I recently wrote tools and defined a new standard for lighting at our office. As this is simulating lenses/cameras (and other stuff) the farm/distributing system we are looking for should be capable of all these things above. the normal tile/jigsaw rendering method of deadline can not produce that with corona. even if the camera distortion will work at some point, the sampling adaptivity might still not work and so on. while rendering nice bokeh, adaptive sampling is extremely important though... so my idea is the following now:

we have to use corona DR, as it seems to be capable handling all the requested features. But instead of just starting some corona DR slaves via Deadline, the job itself - so the master - should also render on the farm, not local.

This seems a bit tricky though. I would split up our 60 nodes into DR slaves and regular max job slaves. maybe even dynamically so it would adopt to the amount of jobs coming in (I guess this might somohow be possible with some code). but then? every submitted max job (with coronaDR internally enabled) would need to have some placeholder/wild-card rendernodes inside the CoronaDR slave list in order to render the job on just a fixed amount of free DR blades. "search lan during render" would result in one job using all free DR blades to render on, blocking other jobs. But using fixed blade names would result in fixed DR Blade groups that would not be dynamic enough.

I would like to find a solution that:

a: is capable of using all features of corona
b: utilizes and scales to all of the blades dynamically
c: is reliable
d: needs to be able to handle as much as 50+ Jobs a day

it does not matter if this involves some coding and stuff but it needs to be done. Also If someone has a better idea please feel free to share.

Thanks in advance :-)

PS. I know that Thinkbox/Amazon is working together with RenderLegion/ChaosGroup to solve some of these issues. This is all fine and good but we need a solution very soon, so sorry if you feel pushed ;-)

2017-12-07, 11:28:07
Reply #1

maru

  • Corona Team
  • Active Users
  • ****
  • Posts: 12800
  • Marcin
    • View Profile
I can only repeat the ending - we are discussing how some of the things can be improved between Corona and Deadline, and everything is going in the right direction. If you are experiencing some specific problems with Corona+Deadline, please report them to us, and we will look into this (support@corona-renderer.com).

Other than that I would advise to always use the newest version of Deadline and Corona as the compatibility is continuously being improved.
Marcin Miodek | chaos-corona.com
3D Support Team Lead - Corona | contact us

2018-01-04, 16:01:29
Reply #2

Phasma

  • Active Users
  • **
  • Posts: 112
    • View Profile

2018-01-09, 10:25:03
Reply #3

maru

  • Corona Team
  • Active Users
  • ****
  • Posts: 12800
  • Marcin
    • View Profile
As I wrote previously, it would be best if you could contact us at support@corona-renderer.com with specific issues that you believe we should sort our with Deadline. Right now I am not exactly sure how we could help you, as the main message contains a lot of information.
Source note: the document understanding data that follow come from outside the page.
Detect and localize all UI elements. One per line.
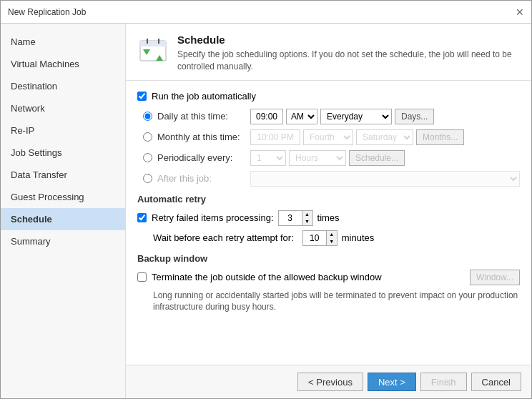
- sidebar-item-re-ip[interactable]: Re-IP: [1, 119, 125, 142]
- after-job-select: [250, 171, 520, 187]
- retry-count-input[interactable]: [279, 211, 302, 225]
- monthly-time-input: [250, 129, 300, 145]
- sidebar: Name Virtual Machines Destination Networ…: [1, 24, 126, 398]
- backup-section-label: Backup window: [137, 253, 520, 264]
- monthly-day-select: Saturday Sunday Monday Tuesday Wednesday…: [356, 129, 413, 145]
- monthly-row: Monthly at this time: Fourth First Secon…: [143, 129, 520, 145]
- schedule-icon: [137, 34, 169, 65]
- after-job-row: After this job:: [143, 171, 520, 187]
- retry-section: Automatic retry Retry failed items proce…: [137, 194, 520, 246]
- daily-time-input: [250, 109, 283, 124]
- daily-frequency-select[interactable]: Everyday Weekdays Weekends: [320, 109, 392, 124]
- run-auto-row: Run the job automatically: [137, 91, 520, 102]
- terminate-label[interactable]: Terminate the job outside of the allowed…: [152, 272, 382, 282]
- terminate-checkbox[interactable]: [137, 272, 147, 282]
- retry-down-button[interactable]: ▼: [302, 218, 312, 225]
- retry-checkbox[interactable]: [137, 213, 147, 222]
- schedule-options: Daily at this time: AM PM Everyday Weekd…: [143, 109, 520, 187]
- retry-spin-arrows: ▲ ▼: [302, 211, 312, 225]
- periodic-value-select: 1 2 3: [250, 150, 286, 166]
- sidebar-item-job-settings[interactable]: Job Settings: [1, 142, 125, 164]
- monthly-time-field: [254, 132, 297, 142]
- monthly-label[interactable]: Monthly at this time:: [157, 132, 250, 142]
- daily-ampm-select[interactable]: AM PM: [286, 109, 317, 124]
- sidebar-item-destination[interactable]: Destination: [1, 75, 125, 97]
- after-job-radio[interactable]: [143, 174, 152, 183]
- after-job-label[interactable]: After this job:: [157, 173, 250, 184]
- sidebar-item-network[interactable]: Network: [1, 97, 125, 119]
- next-button[interactable]: Next >: [368, 373, 416, 391]
- backup-section: Backup window Terminate the job outside …: [137, 253, 520, 314]
- retry-label[interactable]: Retry failed items processing:: [152, 212, 274, 223]
- retry-spin-control: ▲ ▼: [278, 210, 313, 226]
- titlebar: New Replication Job ✕: [1, 1, 531, 24]
- svg-rect-1: [140, 41, 166, 46]
- window-title: New Replication Job: [8, 7, 86, 17]
- wait-unit: minutes: [342, 232, 375, 243]
- daily-radio[interactable]: [143, 112, 152, 121]
- wait-down-button[interactable]: ▼: [327, 238, 337, 245]
- wait-spin-arrows: ▲ ▼: [326, 231, 337, 245]
- retry-unit: times: [317, 212, 340, 223]
- footer: < Previous Next > Finish Cancel: [126, 365, 531, 398]
- days-button[interactable]: Days...: [395, 109, 434, 124]
- wait-label: Wait before each retry attempt for:: [153, 232, 294, 243]
- daily-time-field[interactable]: [254, 112, 280, 122]
- backup-left: Terminate the job outside of the allowed…: [137, 272, 382, 282]
- monthly-radio[interactable]: [143, 132, 152, 142]
- run-auto-label[interactable]: Run the job automatically: [152, 91, 256, 102]
- run-auto-checkbox[interactable]: [137, 92, 147, 101]
- retry-up-button[interactable]: ▲: [302, 211, 312, 218]
- backup-description: Long running or accidentally started job…: [153, 290, 520, 314]
- retry-row: Retry failed items processing: ▲ ▼ times: [137, 210, 520, 226]
- monthly-week-select: Fourth First Second Third Last: [303, 129, 353, 145]
- periodic-radio[interactable]: [143, 153, 152, 162]
- sidebar-item-virtual-machines[interactable]: Virtual Machines: [1, 53, 125, 75]
- sidebar-item-name[interactable]: Name: [1, 31, 125, 53]
- finish-button[interactable]: Finish: [420, 373, 467, 391]
- wait-row: Wait before each retry attempt for: ▲ ▼ …: [153, 230, 520, 246]
- previous-button[interactable]: < Previous: [297, 373, 363, 391]
- sidebar-item-data-transfer[interactable]: Data Transfer: [1, 164, 125, 186]
- schedule-button[interactable]: Schedule...: [349, 150, 405, 166]
- sidebar-item-summary[interactable]: Summary: [1, 230, 125, 252]
- window-button[interactable]: Window...: [470, 270, 520, 285]
- page-description: Specify the job scheduling options. If y…: [177, 49, 520, 73]
- periodic-label[interactable]: Periodically every:: [157, 152, 250, 163]
- wait-up-button[interactable]: ▲: [327, 231, 337, 238]
- wait-value-input[interactable]: [303, 231, 326, 245]
- form-section: Run the job automatically Daily at this …: [126, 81, 531, 365]
- header-section: Schedule Specify the job scheduling opti…: [126, 24, 531, 81]
- main-panel: Schedule Specify the job scheduling opti…: [126, 24, 531, 398]
- wait-spin-control: ▲ ▼: [302, 230, 338, 246]
- main-window: New Replication Job ✕ Name Virtual Machi…: [0, 0, 532, 399]
- retry-section-label: Automatic retry: [137, 194, 520, 205]
- sidebar-item-guest-processing[interactable]: Guest Processing: [1, 186, 125, 208]
- cancel-button[interactable]: Cancel: [471, 373, 521, 391]
- months-button[interactable]: Months...: [416, 129, 464, 145]
- sidebar-item-schedule[interactable]: Schedule: [1, 208, 125, 230]
- daily-row: Daily at this time: AM PM Everyday Weekd…: [143, 109, 520, 124]
- daily-label[interactable]: Daily at this time:: [157, 111, 250, 122]
- periodic-unit-select: Hours Minutes: [289, 150, 346, 166]
- page-title: Schedule: [177, 34, 520, 46]
- backup-checkbox-row: Terminate the job outside of the allowed…: [137, 270, 520, 285]
- content-area: Name Virtual Machines Destination Networ…: [1, 24, 531, 398]
- header-text: Schedule Specify the job scheduling opti…: [177, 34, 520, 73]
- close-button[interactable]: ✕: [516, 6, 524, 18]
- periodic-row: Periodically every: 1 2 3 Hours Minutes …: [143, 150, 520, 166]
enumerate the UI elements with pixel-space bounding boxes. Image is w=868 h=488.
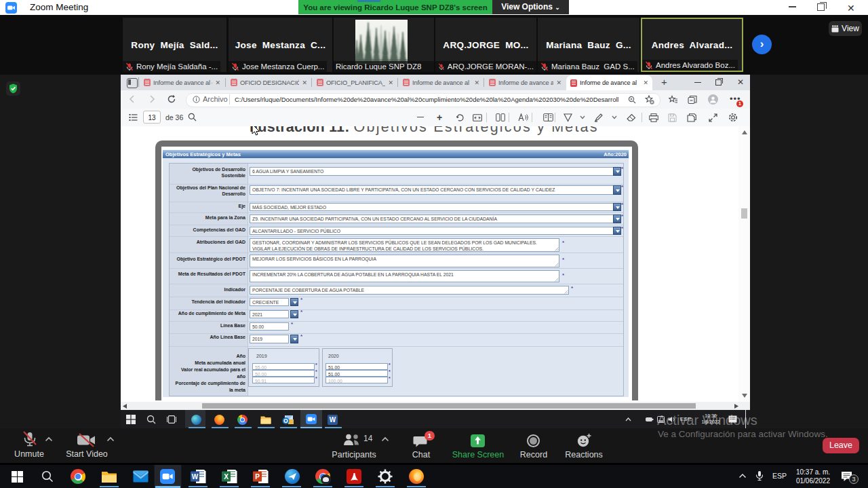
svg-text:P: P [255,473,260,481]
svg-text:W: W [192,473,199,481]
svg-text:X: X [224,473,229,481]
There is also this app, which you may be interested in, however I am not sure how far is it in the development: https://rendernodemonitor.com/
Marcin Miodek | chaos-corona.com
3D Support Team Lead - Corona | contact us

2018-01-30, 11:31:32
Reply #4

Phasma

  • Active Users
  • **
  • Posts: 112
    • View Profile
thanks, but we spend a lot of moneyz on deadline. We are using a lot of its features. We will not step back to a way simpler solution that-at the end- only controls Corona DR slaves that can also be achieved simply with Deadline even at the moment.

so we most importantly need adaptivity, denoising, bloom/glare and camera distortion to work with Deadline Tiles.

We still hope that - at some point at least some of those issues will be fixed. otherwise we consider switching back to Vray - sadly this menace is not a big lever for speeding up development anymore.
« Last Edit: 2018-01-30, 11:37:37 by Phasma »

2018-02-08, 14:27:14
Reply #5

maru

  • Corona Team
  • Active Users
  • ****
  • Posts: 12800
  • Marcin
    • View Profile
Hi, did you eventually contact us at support@corona-renderer.com about your issues? (or Deadline support)
Marcin Miodek | chaos-corona.com
3D Support Team Lead - Corona | contact us

2018-02-10, 00:40:16
Reply #6

Phasma

  • Active Users
  • **
  • Posts: 112
    • View Profile
it was a while ago, I wrote to Michal directly (mostly trying to fix all these issues with the external corona image editor) and he kept me informed about the status on thinkbox/corona development. last update was in august last year... "working on it"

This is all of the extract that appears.